Dawn Wiener dances to the music in Welcome to the Dollhouse. (Credit: Sony Pictures Classics)

Content warning: This essay involves discussions of physical and verbal bullying, including slurs and other language readers may find offensive.


I have many mean girl (and boy) stories and several fit prosaic narratives about body shaming, homophobia, and internalized misogyny. I have just as many that don’t fit any template.

Sra. C was a diminutive Afro-Latina woman, somewhere in her 40s or 50s, with greying Marge Simpson hair, who had an unfortunate habit of talking to seventh graders like they were fifth graders, a habit that can grate on anyone eager for adulthood and power. For a long three months, she had worked in a crammed classroom, in violation of several health and fire codes. She taught us games and rhymes, and for Christmas, Spanish-language versions of holiday classics. My classmate S complained to the principal that the lesson was a violation of her religious faith.

Like S, I was Jewish, but I came from a family that kept an enormous, Vegas-style Christmas tree in the living room, and I took no offense. S didn’t either, as she told me later, with remarkable candor. She just wanted to hurt Sra. C.  

Apparently, Sra. C’s meeting with our principal, Dr. G, a lovely man who later retired and embarked on a second career as a preacher, was humiliating. Afterwards, she stood before us, a tired, passionate woman, emotionally naked, her voice cracking as she could barely sound out the words, “I love my students.” None of us were prepared to offer comfort. 

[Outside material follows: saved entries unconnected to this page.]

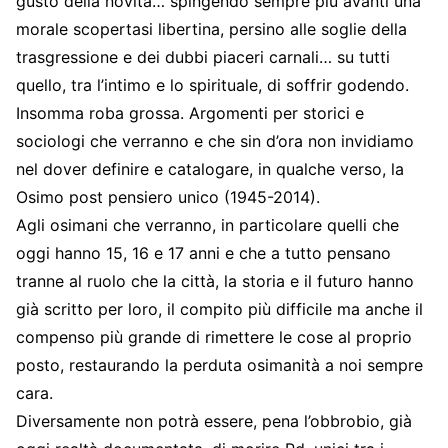
gusto della novità… spingendo sempre più avanti una
morale scopertasi libertina, persino alle soglie della
trasgressione e dei dubbi piaceri carnali… su tutti
quello, tra l’intimo e lo spirituale, di soffrir godendo.
Insomma roba grossa. Argomenti per storici e
sociologi che verranno e che sin d’ora non invidiamo
nel dover definire e catalogare, in qualche verso, la
Osimo post pensiero unico (1945-2014).
Agli osimani che verranno, in particolare quelli che
oggi hanno 15, 16 e 17 anni e che a tutto pensano
tranne al ruolo che la città, la storia e il futuro hanno
già scritto per loro, il compito più difficile ma anche il
compenso più grande di rimettere le cose al proprio
posto, restaurando la perduta osimanità a noi sempre
cara.
Diversamente non potrà essere, pena l’obbrobio, già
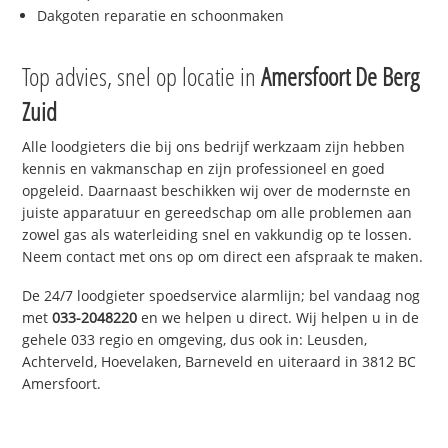
Dakgoten reparatie en schoonmaken
Top advies, snel op locatie in
Amersfoort De Berg
Zuid
Alle loodgieters die bij ons bedrijf werkzaam zijn hebben
kennis en vakmanschap en zijn professioneel en goed
opgeleid. Daarnaast beschikken wij over de modernste en
juiste apparatuur en gereedschap om alle problemen aan
zowel gas als waterleiding snel en vakkundig op te lossen.
Neem contact met ons op om direct een afspraak te maken.
De 24/7 loodgieter spoedservice alarmlijn; bel vandaag nog
met
033-2048220
en we helpen u direct. Wij helpen u in de
gehele 033 regio en omgeving, dus ook in: Leusden,
Achterveld, Hoevelaken, Barneveld en uiteraard in 3812 BC
Amersfoort.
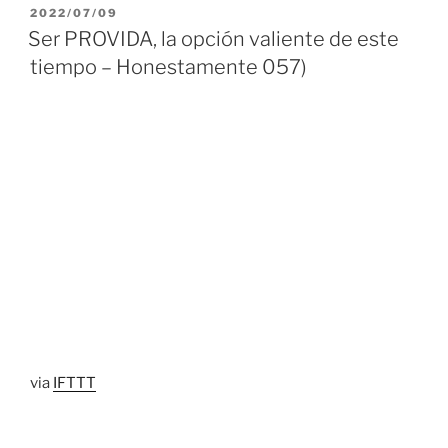
PUBLICADO
2022/07/09
EL
Ser PROVIDA, la opción valiente de este
tiempo – Honestamente 057)
via
IFTTT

I have been able to tell other mean girl (and boy) stories with an edgelord’s humor. I’ve never been able to locate a single joke in what happened in my Spanish class in Eastern Middle School, in Silver Spring, Maryland, a few days before Christmas in 1993, partly because it was just a little too much to see an authority figure so thoroughly destroyed, partly because it serves as a reminder of how easily bad actors can weaponize inclusive laws. I have no idea what happened to S; as far as social media is concerned, she is a non-person. Wherever she is, I hope she has enjoyed each of the last 240 nights of Hannukah.


Two years later, in 1995, I was in high school. Less than half of American households owned a computer at that point, and – I was surprised the number was this high – only 16 percent had internet access. Bullying in the mid-1990s was still analog, but for me at least, rarely physically violent.

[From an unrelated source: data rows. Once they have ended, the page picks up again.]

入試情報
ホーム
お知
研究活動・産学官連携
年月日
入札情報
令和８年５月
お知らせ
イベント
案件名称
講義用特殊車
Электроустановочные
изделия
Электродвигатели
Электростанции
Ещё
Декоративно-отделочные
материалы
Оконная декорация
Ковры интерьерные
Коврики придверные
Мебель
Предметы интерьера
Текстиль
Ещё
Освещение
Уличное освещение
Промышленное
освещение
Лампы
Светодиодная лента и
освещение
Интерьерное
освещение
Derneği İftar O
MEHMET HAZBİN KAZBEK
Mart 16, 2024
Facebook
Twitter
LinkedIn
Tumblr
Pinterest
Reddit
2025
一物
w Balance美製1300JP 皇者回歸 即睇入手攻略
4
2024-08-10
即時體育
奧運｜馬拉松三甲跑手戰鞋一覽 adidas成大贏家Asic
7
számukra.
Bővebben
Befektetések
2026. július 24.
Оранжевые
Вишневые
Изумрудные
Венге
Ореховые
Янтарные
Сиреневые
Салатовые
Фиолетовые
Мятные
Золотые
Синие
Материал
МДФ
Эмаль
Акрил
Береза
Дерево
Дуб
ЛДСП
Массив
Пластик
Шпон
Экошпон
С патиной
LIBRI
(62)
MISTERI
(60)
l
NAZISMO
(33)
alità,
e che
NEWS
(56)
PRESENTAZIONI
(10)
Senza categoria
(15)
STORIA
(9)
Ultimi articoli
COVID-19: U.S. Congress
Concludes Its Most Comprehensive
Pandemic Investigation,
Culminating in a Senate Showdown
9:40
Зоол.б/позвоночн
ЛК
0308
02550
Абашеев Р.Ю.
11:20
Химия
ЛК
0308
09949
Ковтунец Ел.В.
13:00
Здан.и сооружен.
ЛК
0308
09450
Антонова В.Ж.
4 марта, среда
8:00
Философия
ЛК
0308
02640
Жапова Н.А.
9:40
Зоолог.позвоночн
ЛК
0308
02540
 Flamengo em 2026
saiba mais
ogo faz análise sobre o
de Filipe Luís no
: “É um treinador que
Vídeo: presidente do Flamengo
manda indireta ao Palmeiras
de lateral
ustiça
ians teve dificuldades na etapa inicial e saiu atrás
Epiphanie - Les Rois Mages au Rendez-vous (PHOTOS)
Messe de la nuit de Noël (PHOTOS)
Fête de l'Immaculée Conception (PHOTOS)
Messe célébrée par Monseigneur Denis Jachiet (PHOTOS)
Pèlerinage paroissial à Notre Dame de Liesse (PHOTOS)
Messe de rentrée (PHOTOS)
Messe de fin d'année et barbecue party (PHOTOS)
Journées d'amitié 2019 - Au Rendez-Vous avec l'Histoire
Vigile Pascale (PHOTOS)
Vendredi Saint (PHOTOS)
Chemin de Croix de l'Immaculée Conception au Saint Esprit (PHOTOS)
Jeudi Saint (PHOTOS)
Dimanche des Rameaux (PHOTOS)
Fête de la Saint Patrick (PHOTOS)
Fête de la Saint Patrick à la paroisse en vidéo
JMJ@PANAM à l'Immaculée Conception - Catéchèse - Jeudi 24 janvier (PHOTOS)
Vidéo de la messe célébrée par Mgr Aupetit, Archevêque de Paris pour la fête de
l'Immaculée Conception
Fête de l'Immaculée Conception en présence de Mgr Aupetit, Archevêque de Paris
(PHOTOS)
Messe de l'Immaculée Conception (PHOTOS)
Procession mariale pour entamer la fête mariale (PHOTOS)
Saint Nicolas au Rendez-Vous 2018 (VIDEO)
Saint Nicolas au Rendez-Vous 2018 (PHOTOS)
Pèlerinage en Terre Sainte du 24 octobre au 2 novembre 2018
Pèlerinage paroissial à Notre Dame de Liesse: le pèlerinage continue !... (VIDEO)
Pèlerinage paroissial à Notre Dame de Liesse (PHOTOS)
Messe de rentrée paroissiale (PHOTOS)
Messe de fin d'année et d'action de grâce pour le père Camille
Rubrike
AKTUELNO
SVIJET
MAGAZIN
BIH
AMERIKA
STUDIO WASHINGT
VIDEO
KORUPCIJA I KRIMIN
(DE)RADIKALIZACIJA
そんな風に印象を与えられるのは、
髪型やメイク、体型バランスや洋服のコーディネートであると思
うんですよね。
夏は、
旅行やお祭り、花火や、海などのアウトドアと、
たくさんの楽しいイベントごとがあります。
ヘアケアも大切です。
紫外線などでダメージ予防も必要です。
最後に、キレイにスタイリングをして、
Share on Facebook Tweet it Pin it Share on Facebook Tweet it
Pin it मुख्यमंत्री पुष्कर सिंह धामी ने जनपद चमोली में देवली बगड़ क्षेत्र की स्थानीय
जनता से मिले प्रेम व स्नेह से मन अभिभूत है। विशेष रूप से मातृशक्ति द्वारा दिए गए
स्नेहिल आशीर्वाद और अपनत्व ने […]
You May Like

It was different in the 1980s movies we were still watching, where cliques were impermeable, teachers sucked, and parents were either wise or grossly incompetent. My bullies were more sophisticated than The Karate Kid’s Johnny Lawrence or Back to the Future’s Biff Tannen. Saved by the Bell’s nerds—maybe we’d  call them neurodivergent now—were stuffed in lockers. That happened in real life, just as it happens today, but the focus on violence was often a mark of lazy writing. 

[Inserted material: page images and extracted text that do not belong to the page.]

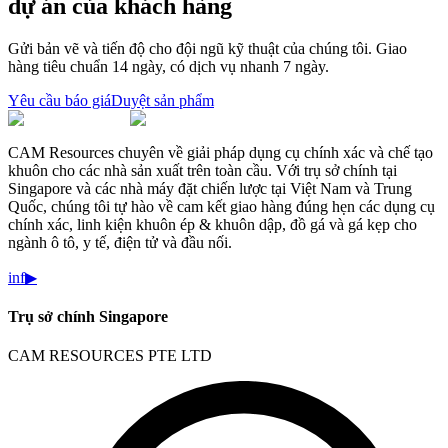
dự án của khách hàng
Gửi bản vẽ và tiến độ cho đội ngũ kỹ thuật của chúng tôi. Giao
hàng tiêu chuẩn 14 ngày, có dịch vụ nhanh 7 ngày.
Yêu cầu báo giá
Duyệt sản phẩm
CAM Resources chuyên về giải pháp dụng cụ chính xác và chế tạo
khuôn cho các nhà sản xuất trên toàn cầu. Với trụ sở chính tại
Singapore và các nhà máy đặt chiến lược tại Việt Nam và Trung
Quốc, chúng tôi tự hào về cam kết giao hàng đúng hẹn các dụng cụ
chính xác, linh kiện khuôn ép & khuôn dập, đồ gá và gá kẹp cho
ngành ô tô, y tế, điện tử và đầu nối.
in
f
▶
Trụ sở chính Singapore
CAM RESOURCES PTE LTD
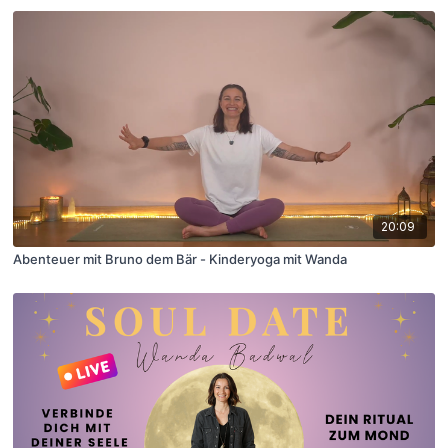
20:09
Abenteuer mit Bruno dem Bär - Kinderyoga mit Wanda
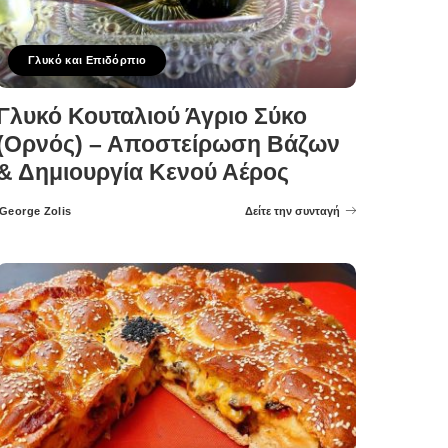
Γλυκό και Επιδόρπιο
Γλυκό Κουταλιού Άγριο Σύκο
(Ορνός) – Αποστείρωση Βάζων
& Δημιουργία Κενού Αέρος
George Zolis
Δείτε την συνταγή
Posted
by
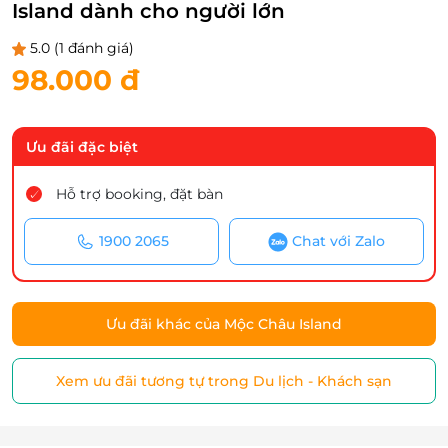
Island dành cho người lớn
5.0
(1 đánh giá)
98.000 đ
Ưu đãi đặc biệt
Hỗ trợ booking, đặt bàn
1900 2065
Chat với Zalo
Ưu đãi khác của Mộc Châu Island
Xem ưu đãi tương tự trong Du lịch - Khách sạn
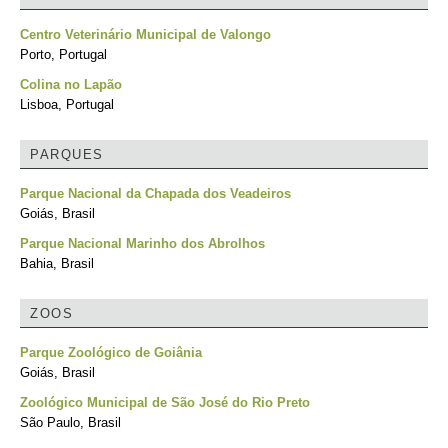
Centro Veterinário Municipal de Valongo
Porto, Portugal
Colina no Lapão
Lisboa, Portugal
PARQUES
Parque Nacional da Chapada dos Veadeiros
Goiás, Brasil
Parque Nacional Marinho dos Abrolhos
Bahia, Brasil
ZOOS
Parque Zoológico de Goiânia
Goiás, Brasil
Zoológico Municipal de São José do Rio Preto
São Paulo, Brasil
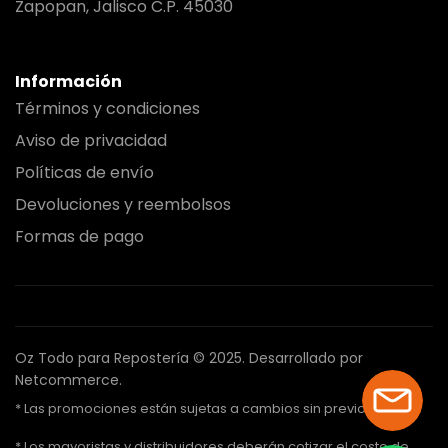
Zapopan, Jalisco C.P. 45030
Información
Términos y condiciones
Aviso de privacidad
Políticas de envío
Devoluciones y reembolsos
Formas de pago
Oz Todo para Repostería © 2025.
Desarrollado por
Netcommerce.
* Las promociones están sujetas a cambios sin previo aviso.
* Los mayoristas y distribuidores deberán cotizar el costo de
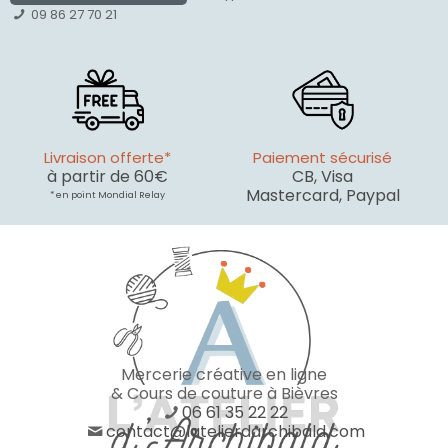
09 86 27 70 21
Livraison offerte*
Paiement sécurisé
à partir de 60€
CB, Visa
Mastercard, Paypal
* en point Mondial Relay
Mercerie créative en ligne
& Cours de couture à Bièvres
06 61 35 22 22
contact@latelierdarchibald.com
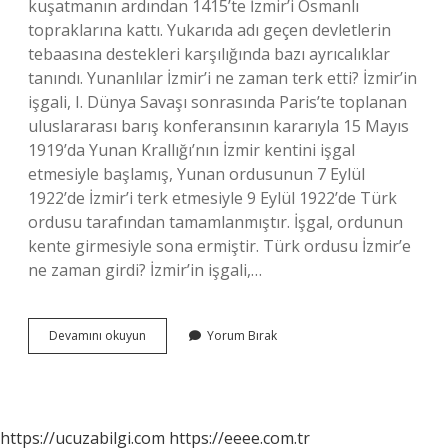
kuşatmanın ardından 1415’te İzmir’i Osmanlı
topraklarına kattı. Yukarıda adı geçen devletlerin
tebaasına destekleri karşılığında bazı ayrıcalıklar
tanındı. Yunanlılar İzmir’i ne zaman terk etti? İzmir’in
işgali, I. Dünya Savaşı sonrasında Paris’te toplanan
uluslararası barış konferansının kararıyla 15 Mayıs
1919’da Yunan Krallığı’nın İzmir kentini işgal
etmesiyle başlamış, Yunan ordusunun 7 Eylül
1922’de İzmir’i terk etmesiyle 9 Eylül 1922’de Türk
ordusu tarafından tamamlanmıştır. İşgal, ordunun
kente girmesiyle sona ermiştir. Türk ordusu İzmir’e
ne zaman girdi? İzmir’in işgali,…
İZmir
Devamını okuyun
Yorum Bırak
Ne
Zaman
Türklerin
Oldu
https://ucuzabilgi.com
https://eeee.com.tr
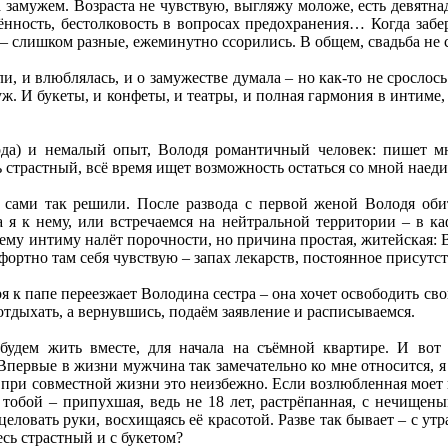
а замужем. Возраста не чувствую, выгляжу моложе, есть девятнад
нность, бестолковость в вопросах предохранения… Когда забер
– слишком разные, ежеминутно ссорились. В общем, свадьба не с
 и влюблялась, и о замужестве думала – но как-то не срослось.
муж. И букеты, и конфеты, и театры, и полная гармония в интиме
ода) и немалый опыт, Володя романтичный человек: пишет мн
 страстный, всё время ищет возможность остаться со мной наеди
сами так решили. После развода с первой женой Володя обит
а я к нему, или встречаемся на нейтральной территории – в ка
ему интиму налёт порочности, но причина простая, житейская: Во
фортно там себя чувствую – запах лекарств, постоянное присутс
я к папе переезжает Володина сестра – она хочет освободить св
отдыхать, а вернувшись, подаём заявление и расписываемся.
будем жить вместе, для начала на съёмной квартире. И вот
первые в жизни мужчина так замечательно ко мне относится, я
о при совместной жизни это неизбежно. Если возлюбленная моет п
 тобой – припухшая, ведь не 18 лет, растрёпанная, с нечищен
еловать руки, восхищаясь её красотой. Разве так бывает – с ут
есь страстный и с букетом?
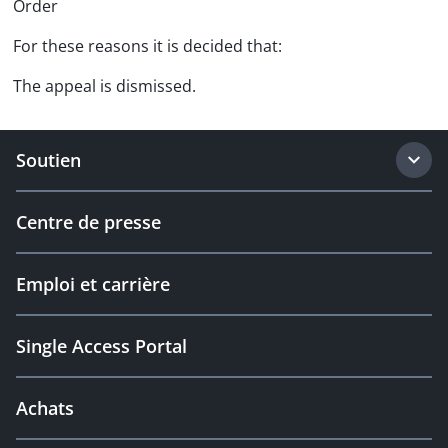
Order
For these reasons it is decided that:
The appeal is dismissed.
Soutien
Centre de presse
Emploi et carrière
Single Access Portal
Achats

Credit: Sony Pictures Classics

If you were a kid who suffered the wanton cruelty of the mean girl or mean boy, and if you had suffered the great weight of untreated, early adolescent depression, there was really only one movie for you: Todd Solondz’s Welcome to the Dollhouse. Kids throw spitballs in this world, and gay bashing is common. The film’s protagonist Dawn Wiener (Heather Matarazzo) is known as Wiener Dog, and the description is not inaccurate. Her baby fat has taken up permanent residence in her cheeks, her lower lip rests in a droop. Solondz colludes with her bullies in his uncompromising close-ups, capturing a head that perpetually tilts up as she yearns for the affection she will forever be denied. Daniel Clowes could have drawn her, but he would have been kinder.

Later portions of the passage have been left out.